Toplumların yönetiminde, düzenin sağlanmasında ve halkın refahının temininde sorumluluk üstlenen kişiler, zaman zaman bulundukları konumun ağırlığına kapılıp ne için orada olduklarını unutabiliyor. Oysa mevki ve makamlar, bir ayrıcalık değil; bir sorumluluk, bir hizmet alanıdır.
Bir koltuğa oturmak, bir yetkiyi eline almak insanı üstün kılmaz. Asıl değer, o yetkinin nasıl kullanıldığıyla ölçülür. Tarih boyunca nice büyük liderler, tevazularıyla yücelmiş, güçlerini halkın hizmetine adamışlardır. Diğer yanda, yetkiyi bir kibir aracına dönüştürenler, zamanla hem halkın gönlünden hem de tarihin sayfalarından silinmişlerdir.
Unutulmamalıdır ki; makamlar geçicidir.
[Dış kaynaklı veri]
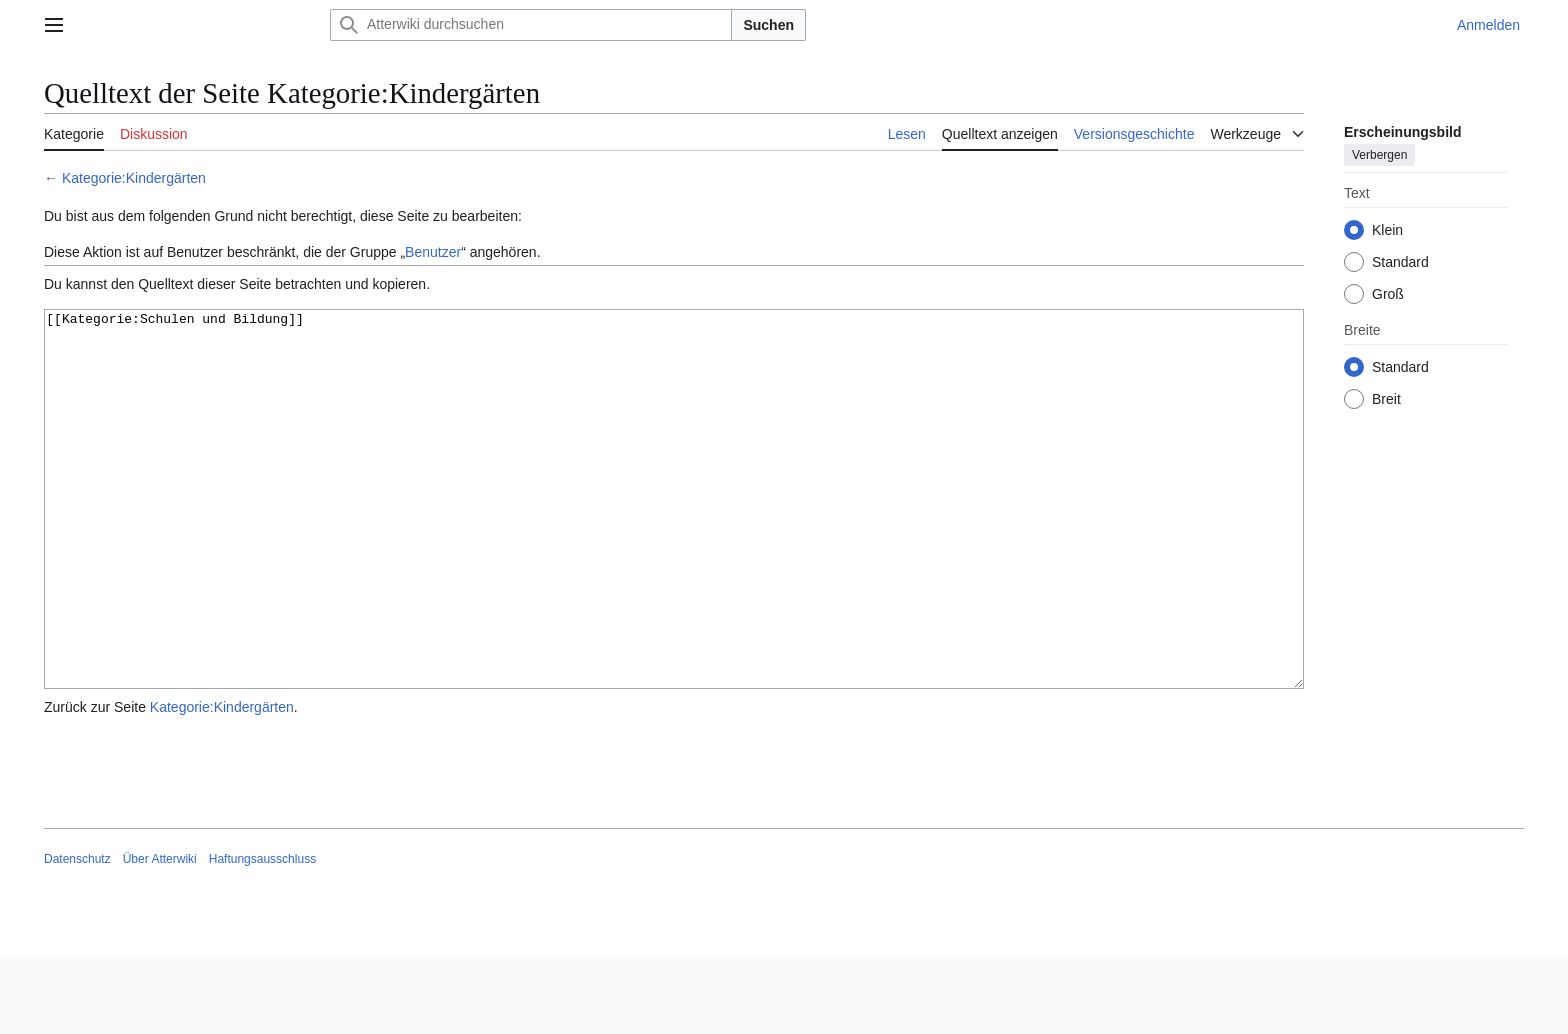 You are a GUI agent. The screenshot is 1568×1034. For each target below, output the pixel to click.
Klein (1387, 230)
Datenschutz (77, 934)
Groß (1388, 294)
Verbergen (1379, 155)
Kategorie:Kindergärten (134, 178)
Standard (1400, 262)
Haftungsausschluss (262, 934)
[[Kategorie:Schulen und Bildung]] (674, 536)
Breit (1386, 399)
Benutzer (433, 252)
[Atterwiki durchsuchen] (531, 25)
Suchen (768, 25)
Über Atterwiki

Bugün orada olan, yarın bir başka kişiye yerini bırakacaktır. Ancak geride bırakılan izler kalıcıdır. Bir yöneticiye, bir amire ya da bir lidere duyulan saygı; sadece sahip olduğu pozisyondan değil, o pozisyondaki duruşundan doğar.
Gönülleri kazanmak, emir vermekten değil; dinlemekten, anlamaktan ve adil davranmaktan geçer. İnsanların kalplerine kibirle değil, tevazu ile dokunabiliriz. Çünkü gerçek büyüklük, alçakgönüllülükte saklıdır.
Bu nedenle hatırlatmak gerekir: Mevki ve makamlar kibir makamı değildir. Onlar, halka hizmet etmenin bir vesilesidir. Bu bilinçle hareket eden her yönetici, hem kendi vicdanında hem de toplumun gözünde daima saygıyla anılacaktır.